=== ENTRIES SHOWN ===

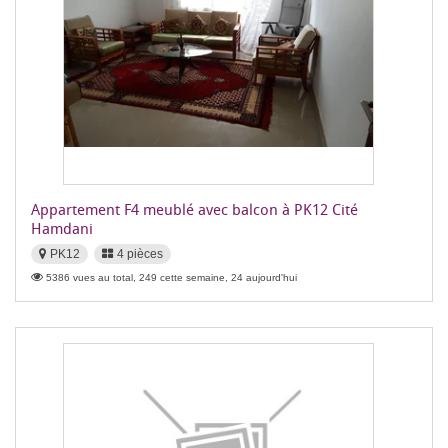
Appartement F4 meublé avec balcon à PK12 Cité
Hamdani
PK12
4 pièces
5386 vues au total, 249 cette semaine, 24 aujourd'hui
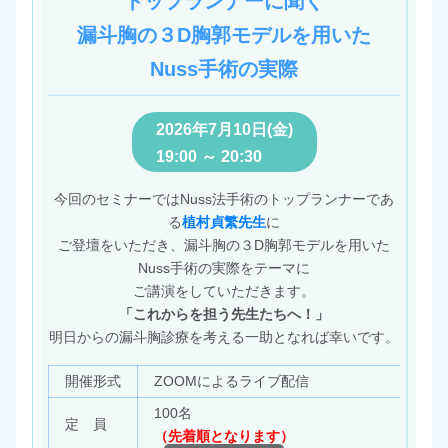
トップランナーに聞く
漏斗胸の３D胸郭モデルを用いた
Nuss手術の実際
2026年7月10日(金)
19:00 ～ 20:30
今回のセミナーではNuss法手術のトップランナーであ
る
植村貞繁先生
に
ご登壇をいただき、漏斗胸の３D胸郭モデルを用いた
Nuss手術の実際をテーマに
ご講演をしていただきます。
「これからを担う先生たちへ！」
明日からの漏斗胸診療を考える一助となれば幸いです。
開催形式
ZOOMによるライブ配信
100名
定 員
（先着順となります）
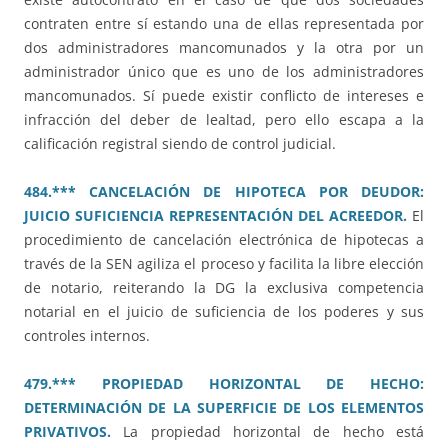
contraten entre sí estando una de ellas representada por
dos administradores mancomunados y la otra por un
administrador único que es uno de los administradores
mancomunados. Sí puede existir conflicto de intereses e
infracción del deber de lealtad, pero ello escapa a la
calificación registral siendo de control judicial.
484.*** CANCELACIÓN DE HIPOTECA POR DEUDOR:
JUICIO SUFICIENCIA REPRESENTACIÓN DEL ACREEDOR.
El
procedimiento de cancelación electrónica de hipotecas a
través de la SEN agiliza el proceso y facilita la libre elección
de notario, reiterando la DG la exclusiva competencia
notarial en el juicio de suficiencia de los poderes y sus
controles internos.
479.*** PROPIEDAD HORIZONTAL DE HECHO:
DETERMINACIÓN DE LA SUPERFICIE DE LOS ELEMENTOS
PRIVATIVOS.
La propiedad horizontal de hecho está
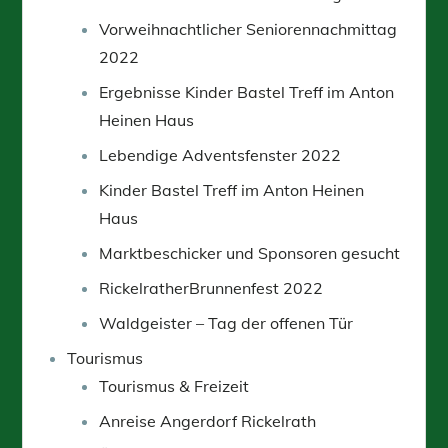
Vorweihnachtlicher Seniorennachmittag
2022
Ergebnisse Kinder Bastel Treff im Anton
Heinen Haus
Lebendige Adventsfenster 2022
Kinder Bastel Treff im Anton Heinen
Haus
Marktbeschicker und Sponsoren gesucht
RickelratherBrunnenfest 2022
Waldgeister – Tag der offenen Tür
Tourismus
Tourismus & Freizeit
Anreise Angerdorf Rickelrath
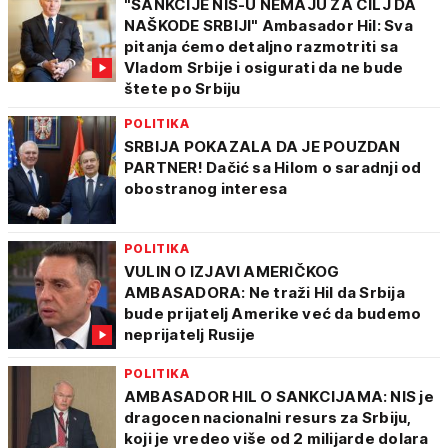
"SANKCIJE NIS-U NEMAJU ZA CILJ DA
NAŠKODE SRBIJI" Ambasador Hil: Sva
pitanja ćemo detaljno razmotriti sa
Vladom Srbije i osigurati da ne bude
štete po Srbiju
POLITIKA
SRBIJA POKAZALA DA JE POUZDAN
PARTNER! Dačić sa Hilom o saradnji od
obostranog interesa
POLITIKA
VULIN O IZJAVI AMERIČKOG
AMBASADORA: Ne traži Hil da Srbija
bude prijatelj Amerike već da budemo
neprijatelj Rusije
POLITIKA
AMBASADOR HIL O SANKCIJAMA: NIS je
dragocen nacionalni resurs za Srbiju,
koji je vredeo više od 2 milijarde dolara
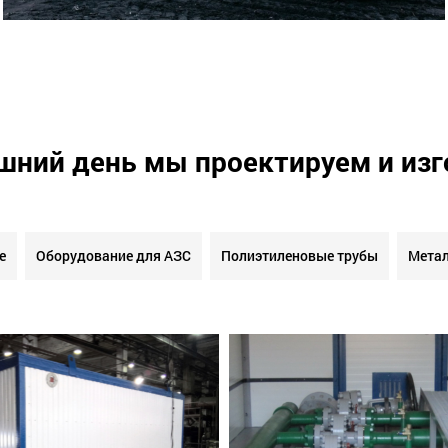
шний день мы проектируем и из
е
Оборудование для АЗС
Полиэтиленовые трубы
Метал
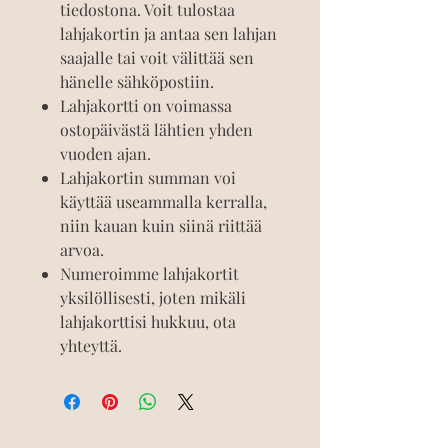
tiedostona. Voit tulostaa
lahjakortin ja antaa sen lahjan
saajalle tai voit välittää sen
hänelle sähköpostiin.
Lahjakortti on voimassa
ostopäivästä lähtien yhden
vuoden ajan.
Lahjakortin summan voi
käyttää useammalla kerralla,
niin kauan kuin siinä riittää
arvoa.
Numeroimme lahjakortit
yksilöllisesti, joten mikäli
lahjakorttisi hukkuu, ota
yhteyttä.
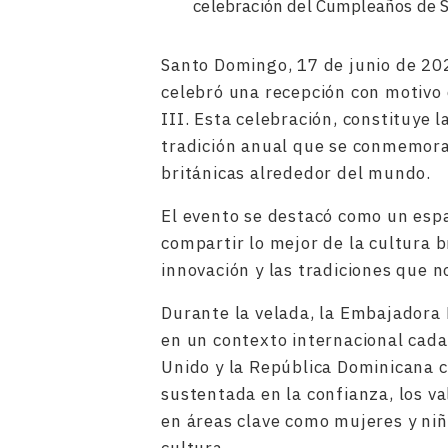
celebración del Cumpleaños de Su
Santo Domingo, 17 de junio de 20
celebró una recepción con motivo
III. Esta celebración, constituye l
tradición anual que se conmemora
británicas alrededor del mundo.
El evento se destacó como un espac
compartir lo mejor de la cultura b
innovación y las tradiciones que n
Durante la velada, la Embajadora B
en un contexto internacional cada
Unido y la República Dominicana c
sustentada en la confianza, los v
en áreas clave como mujeres y niña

===

▶ _PROBLEM_:
Omit the pictures. Print, word for word, the lines from the beginning of the entries above through the line that holds "VULIN O IZJAVI AMERIČKOG".

▶ _ANSWER AREA_:
Appartement F4 meublé avec balcon à PK12 Cité
Hamdani
PK12
4 pièces
5386 vues au total, 249 cette semaine, 24 aujourd'hui
トップランナーに聞く
漏斗胸の３D胸郭モデルを用いた
Nuss手術の実際
2026年7月10日(金)
19:00 ～ 20:30
今回のセミナーではNuss法手術のトップランナーであ
る
植村貞繁先生
に
ご登壇をいただき、漏斗胸の３D胸郭モデルを用いた
Nuss手術の実際をテーマに
ご講演をしていただきます。
「これからを担う先生たちへ！」
明日からの漏斗胸診療を考える一助となれば幸いです。
開催形式
ZOOMによるライブ配信
100名
定 員
（先着順となります）
contraten entre sí estando una de ellas representada por
dos administradores mancomunados y la otra por un
administrador único que es uno de los administradores
mancomunados. Sí puede existir conflicto de intereses e
infracción del deber de lealtad, pero ello escapa a la
calificación registral siendo de control judicial.
484.*** CANCELACIÓN DE HIPOTECA POR DEUDOR:
JUICIO SUFICIENCIA REPRESENTACIÓN DEL ACREEDOR.
El
procedimiento de cancelación electrónica de hipotecas a
través de la SEN agiliza el proceso y facilita la libre elección
de notario, reiterando la DG la exclusiva competencia
notarial en el juicio de suficiencia de los poderes y sus
controles internos.
479.*** PROPIEDAD HORIZONTAL DE HECHO:
DETERMINACIÓN DE LA SUPERFICIE DE LOS ELEMENTOS
PRIVATIVOS.
La propiedad horizontal de hecho está
Vorweihnachtlicher Seniorennachmittag
2022
Ergebnisse Kinder Bastel Treff im Anton
Heinen Haus
Lebendige Adventsfenster 2022
Kinder Bastel Treff im Anton Heinen
Haus
Marktbeschicker und Sponsoren gesucht
RickelratherBrunnenfest 2022
Waldgeister – Tag der offenen Tür
Tourismus
Tourismus & Freizeit
Anreise Angerdorf Rickelrath
"SANKCIJE NIS-U NEMAJU ZA CILJ DA
NAŠKODE SRBIJI" Ambasador Hil: Sva
pitanja ćemo detaljno razmotriti sa
Vladom Srbije i osigurati da ne bude
štete po Srbiju
POLITIKA
SRBIJA POKAZALA DA JE POUZDAN
PARTNER! Dačić sa Hilom o saradnji od
obostranog interesa
POLITIKA
VULIN O IZJAVI AMERIČKOG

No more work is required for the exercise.